- [AVAILABLE RECORDS]:

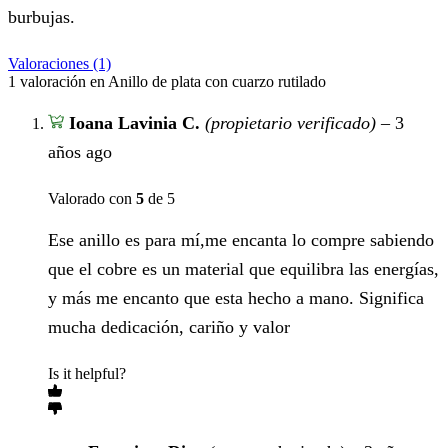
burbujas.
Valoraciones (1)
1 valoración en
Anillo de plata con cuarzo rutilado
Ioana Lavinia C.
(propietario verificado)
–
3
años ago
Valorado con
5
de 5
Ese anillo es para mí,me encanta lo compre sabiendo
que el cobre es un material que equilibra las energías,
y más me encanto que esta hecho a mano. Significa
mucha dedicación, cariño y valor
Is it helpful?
==
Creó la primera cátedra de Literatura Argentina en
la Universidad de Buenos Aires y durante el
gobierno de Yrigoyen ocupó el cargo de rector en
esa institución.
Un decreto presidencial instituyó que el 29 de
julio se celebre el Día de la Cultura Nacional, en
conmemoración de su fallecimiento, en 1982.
--
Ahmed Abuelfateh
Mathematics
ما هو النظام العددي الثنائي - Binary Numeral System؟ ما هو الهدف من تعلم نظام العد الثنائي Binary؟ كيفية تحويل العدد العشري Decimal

- [WHAT IS REQUIRED]: For the lines above, output exactly those from the line containing "julio se celebre" through the line containing "conmemoración de su fallecimiento, en 1982.", and skip the others.

- [RESPONSE]:
julio se celebre el Día de la Cultura Nacional, en
conmemoración de su fallecimiento, en 1982.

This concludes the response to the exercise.